Hakikatten kaçış
Hakikatten kaçış
Kıvanç Apaydın
-İnsanın duyarlılık ve farkındalık seviyesi biraz geliştikten sonra etrafta olan bitenler onu çok incitmeye rahatsız etmeye başlar. Elinden bir şeylerin gelmemesi, değişim yaratamaması onu daha da kahreden bir noktaya getirdiğini söyleyebiliriz, birkaç sonuçtan bahsetmek istiyorum, daha sonra köklerinden de kısmen ele alacağız.
Her yıl düzenli olarak bir ritüele dönüşen İsrail ve Filistin çatışmaları artık rahatsız edici boyutlara ulaştı, bu dünyada herkese yetecek kadar toprak var ve bu dünyada çok kısa süreliğine varız, bunu unutup yaşamı bunca yaşanmaz hale getirmek geçici bir hırstan başka bir şey değildir.

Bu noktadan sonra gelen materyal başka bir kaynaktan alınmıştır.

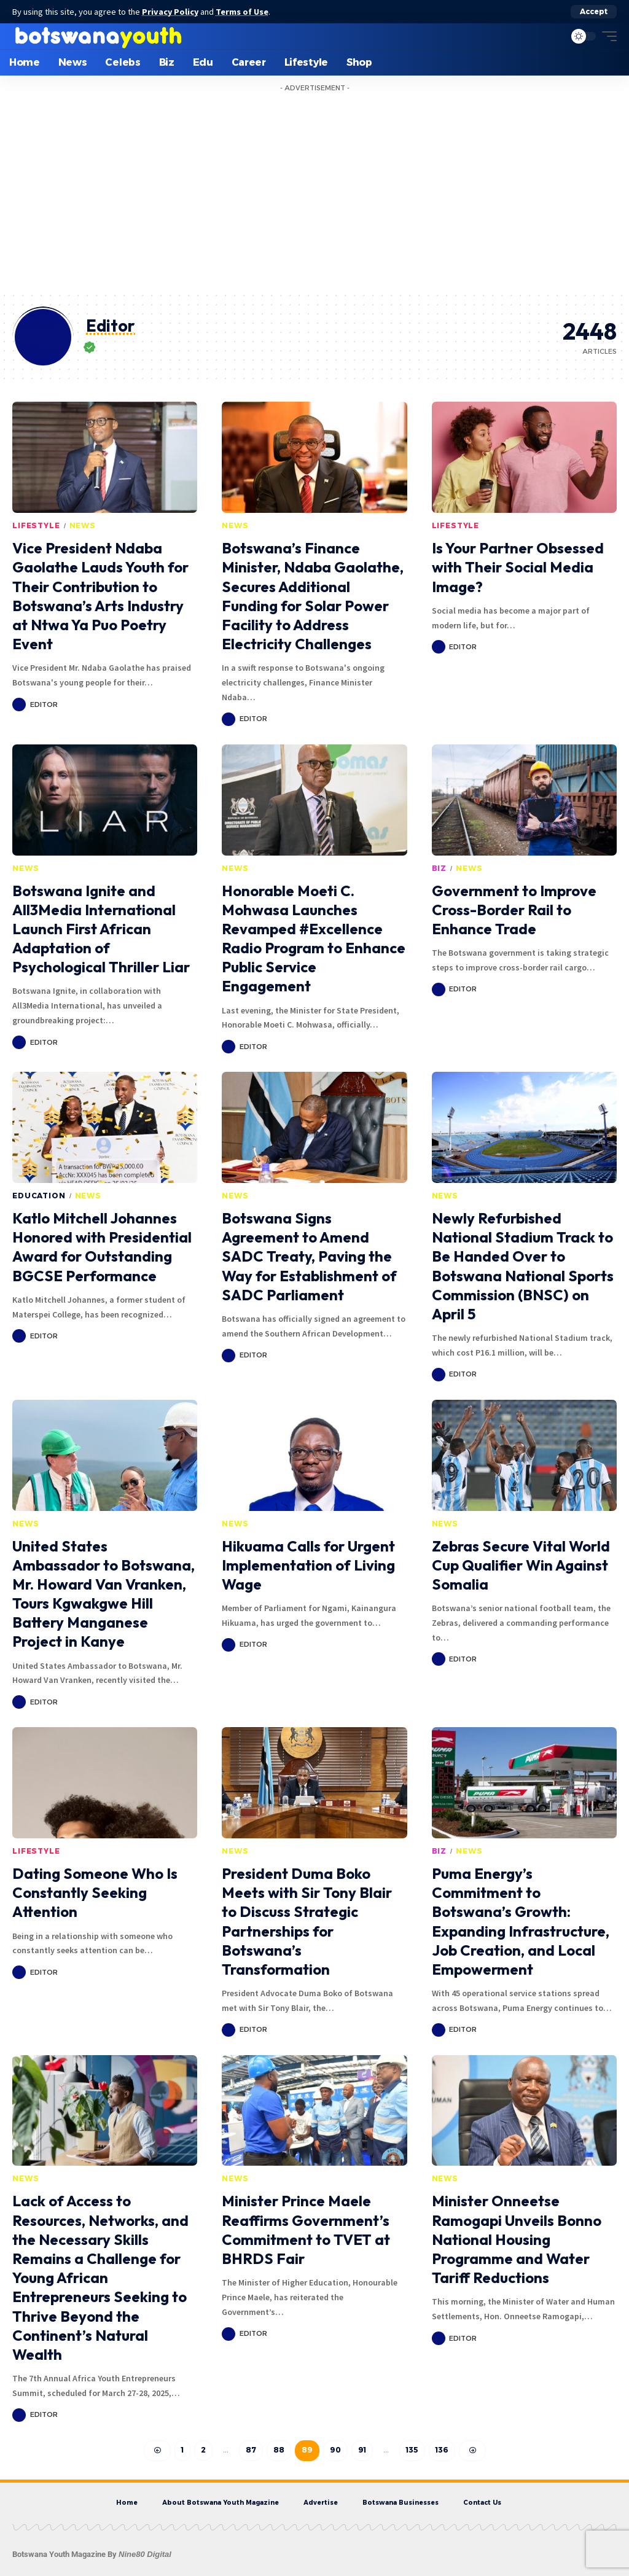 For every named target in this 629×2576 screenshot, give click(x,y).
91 (362, 2450)
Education (39, 1195)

Türkiye medyası ve insanının iki yüzlü yaklaşımı sadece kendini kandırmaktan öteye geçmeyecektir, bu toplumda yaşamayan ve bu ülkeyi tanımayanlar vah vah ne kadarda dünyadaki haksız hukuksuzluğa duyarlı bir ülke sanacak, oysa ana akım medyada sadece toplumuna anestezi uygulayan resmi ideoloji ötesine geçmemektedir.

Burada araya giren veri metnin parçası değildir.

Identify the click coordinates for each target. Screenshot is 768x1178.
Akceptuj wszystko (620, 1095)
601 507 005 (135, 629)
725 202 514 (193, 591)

Öncelikle aynayı kendinize tutun, kendi toplumuma ve farklı etnik toplumların yaşam seviyesini hangi evreye taşıdım!?
Hitlerin propaganda politikalarında şöyle bir detay vardı; “Herhangi bir şeyi sürekli söylerseniz, toplum bir süre sonra onun doğru olduğuna inanır.”
Türkiye de hakikatten bir kaçış var, bu politika hayatın tüm evrelerinde canlılığını devam ettiriyor, yaşamayı becerememesin de ki asıl sebep tamda budur, bizim doğruları öğrenmemize ve yaşamamıza engel olan birilerinin kurduğu sistem içerisinde yaşamaya çalışıyoruz, buna yaşamak denirse tabi.
Bu çarktan ağır yaralı olarak çıkabiliriz ancak ve daha sonra kendimiz yaralarımızı iyileştirmenin çabasına girdikten sonra insan olmanın ilk adımlarını atabiliriz.